La misurazione delle performance è ormai divenuta una prassi abituale in quasi tutte le dimensioni dell’agire umano e della vita culturale, sociale e civile del nostro Paese. Oggi misuriamo tutto: dai battiti cardiaci durante le ore di jogging agli impatti economici che un progetto culturale genera sul territorio.

È quindi un paradosso che l’attività legislativa, così rilevante per la vita democratica, sfugga ad una logica di misurazione.

Risulta ormai indispensabile avviare un ragionamento che abbia l’obiettivo di introdurre, per ogni testo di legge che abbia adeguata rilevanza, una serie di obiettivi che il suddetto testo di legge si prefigge di raggiungere e gli indicatori attraverso i quali misurare l’avanzamento progressivo dei risultati.

Ovviamente, non sempre questa attività sarebbe applicabile, ma l’introduzione di queste previsioni potrebbe generare un incremento qualitativo del nostro agire civile e un indiscutibile miglioramento del dibattito pubblico e politico.

Associare ad una proposta di legge degli obiettivi, infatti, permetterebbe di approfondire una dimensione concreta dell’attività parlamentare e di creare condizioni oggettive che ridurrebbero l’aleatorietà delle regole del nostro Paese.

Per essere più concreti, si pensi ad una proposta di legge legata ai beni culturali e, più nel dettaglio, ad un testo di legge che propone una riorganizzazione del ministero. Obiettivi della legge sarebbero ridurre i costi di struttura ed incrementare l’efficienza gestionale (numero di pratiche evase). Questi obiettivi potrebbero essere misurati, ad esempio, in termini di riduzione degli incarichi esterni e tempo medio di evasione delle pratiche.

Una proposta così formulata dovrebbe anche indicare degli obiettivi formali (ad esempio, riduzione dei costi per incarichi esterni del 3% a 12 mesi, del 5% a 18 mesi, del 6% a 24 mesi e via dicendo, fissando un periodo minimo perché si inizino a vedere i risultati e un margine massimo di scostamento per gli obiettivi a medio termine). Le implicazioni di una tale proposta sono evidenti: in Parlamento si andrebbero a discutere il testo di legge (così come già oggi accade) e tutte le altre dimensioni allegate (indicatori, tempi, risultati di medio periodo, ecc.).

Ciò comporterebbe un maggior tempo di approvazione, è vero, ma garantirebbe anche una nuova stabilità legislativa. Continuando con l’esempio già citato, immaginiamo che la riforma venga approvata e che, nonostante lo scetticismo di tecnici e politici dell’opposizione, produca davvero i risultati sperati, rispettando tempi e obiettivi. In questo caso, anche qualora l’esecutivo cambiasse, sarebbe improbabile che un nuovo ministro producesse una contro-riforma.

Per quanto possa apparire una questione di poco conto, una previsione di questo tipo potrebbe apportare un miglioramento reale nella nostra vita quotidiana.  Uno dei principali problemi del nostro Paese e della nostra economia, infatti, è rappresentato dallo stato di completa instabilità politica in cui l’Italia versa ormai da anni.
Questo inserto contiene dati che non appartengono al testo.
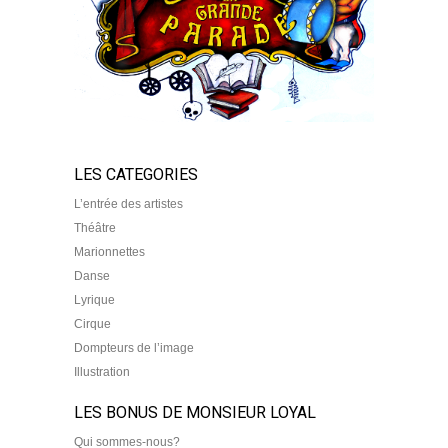
LES CATEGORIES
L’entrée des artistes
Théâtre
Marionnettes
Danse
Lyrique
Cirque
Dompteurs de l’image
Illustration
LES BONUS DE MONSIEUR LOYAL
Qui sommes-nous?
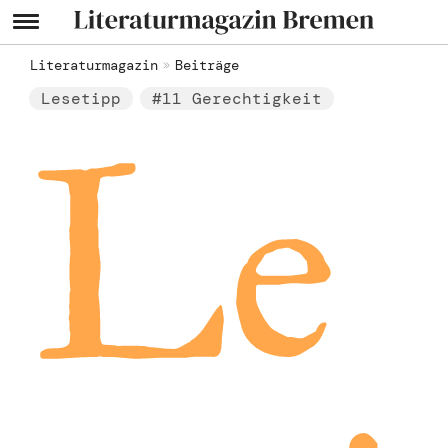
Literaturmagazin
Beiträge
Lesetipp
#11 Gerechtigkeit
Le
Spesso si tende a sottovalutare questo aspetto, ma l’incertezza è uno dei fattori che maggiormente inibiscono l’iniziativa personale e imprenditoriale. E questo incide inevitabilmente su molteplici settori: dai famosi Ide (investimenti diretti esteri) all’auto-imprenditorialità, fino all’acquisto di un’opera d’arte (nel nostro Paese non sempre è chiaro quando un’opera d’arte potrà poi essere immessa nel mercato estero o essere soggetta a restrizioni in virtù del proprio valore culturale). Dotare il nostro Paese di regole che non dipendano esclusivamente da una dimensione “politica” (nel senso meno nobile del termine) ma che invece abbiano un ancoraggio oggettivo, permetterebbe ad investitori di nutrire nuovamente fiducia nella nostra economia. E forse aumenterebbe il livello di competenza del nostro Parlamento e fornirebbe una serie di informazioni sulle quali gli elettori potrebbero giudicare l’operato delle differenti forze politiche. Cambierebbero anche i programmi elettorali, che vivrebbero un nuovo periodo di vitalità, e si ridurrebbe il peso della “retorica” (anche in questo caso, nel senso meno nobile del termine) nelle scelte più importanti della nostra democrazia.

E forse, avremo finalmente una politica e non una strategia di comunicazione.